Applying a modernized approach to the concept of data management is a necessity in today’s cloud computing environment. This facilitates insights by embracing full transparency across your data lifecycle, allowing seamless extraction of the most useful data, all at the speed of business. This is part one of a two-part series on the intersection of cloud computing and data management; check out part two here, which focuses on data management strategy and best practices.
Big Data, Big Storage, Faster Access
The price of storage has plummeted. Purchasing a gigabyte of storage would set you back an average of $437,000 in 1980; today, that average equates to literally getting two cents’ worth of tech. And this is for one’s personal or business hard drive; obviously, the cost of bulk storage in a data warehouse would be far less expensive, and even this — the mindset, methodology, and value of what traditional versus cloud will be soon with respect to data storage, access, and management — is changing too, as today’s “traditional” may also be seen as becoming more antiquated, cumbersome, and an all-around timesuck when compared to the capabilities of data stored and accessed via cloud-based data warehousing.
What does this all mean for you and your company? Well, by the time you read this sentence, the amount of global data has not only changed since when the sentence was written, so has the rate at which that volume has increased. And — equally important to wrap one’s brain around — the velocity at which it is distributed has also accelerated. (Those stats will change again by the time you finish this article.) So the data management question becomes: What is the most efficient way to harness the exponential increase of your organization’s data, and all of its kinetic energy, in a way that optimally serves specific business needs?
And for the project manager grappling with the problem of lots of data in different places, the sought-after solution can be distilled down to a simple request: How quickly can I get from raw data to analysis?

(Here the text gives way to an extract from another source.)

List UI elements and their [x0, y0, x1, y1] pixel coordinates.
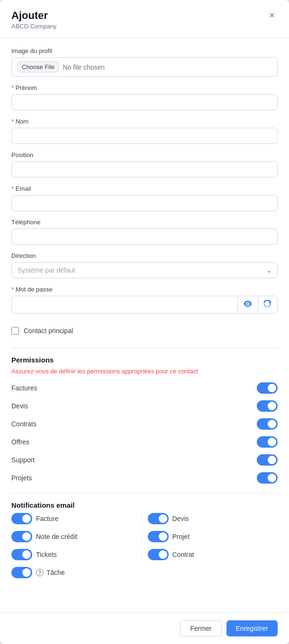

In this article, we’ll cover some concepts and reference the tools necessary to implement an efficient data management protocol, emphasizing the capabilities inherent in smart cloud data warehousing.
What is Data Management?
Data management is an administrative process that includes acquiring, validating, storing, protecting, and processing required data to ensure the accessibility, reliability, and timeliness of the data for its users. It is a broad term that can refer to a role (a data manager), while also referring to an organizational responsibility.
Within the parameters of data management exists responsibility for the entire data lifecycle, from collection to consumption. This includes its point of origin (data provenance) and transformative journey from origination to current point of reference or observation (data lineage). These attributes are particularly useful in managing data: By describing the journey of a piece of data, visibility becomes available throughout the data pipeline, checks can be monitored, and incidents of compromise or failure can be traced directly to sources.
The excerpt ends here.